### The data
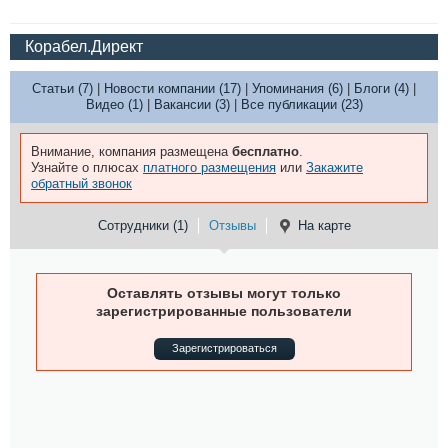
Корабел.Директ
Статьи (7)
|
Новости компании (17)
|
Упоминания (6)
|
Блоги (4)
|
Видео (1)
|
Вакансии (3)
|
Все публикации (23)
Внимание, компания размещена
бесплатно
.
Узнайте о плюсах
платного размещения
или
Закажите
обратный звонок
Сотрудники (1)
Отзывы
На карте
Оставлять отзывы могут только
зарегистрированные пользователи
Зарегистрироваться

### Task to carry out
Copy the records exactly. Skip any pictures.

### Response to the task
Корабел.Директ
Статьи (7)
|
Новости компании (17)
|
Упоминания (6)
|
Блоги (4)
|
Видео (1)
|
Вакансии (3)
|
Все публикации (23)
Внимание, компания размещена
бесплатно
.
Узнайте о плюсах
платного размещения
или
Закажите
обратный звонок
Сотрудники (1)
Отзывы
На карте
Оставлять отзывы могут только
зарегистрированные пользователи
Зарегистрироваться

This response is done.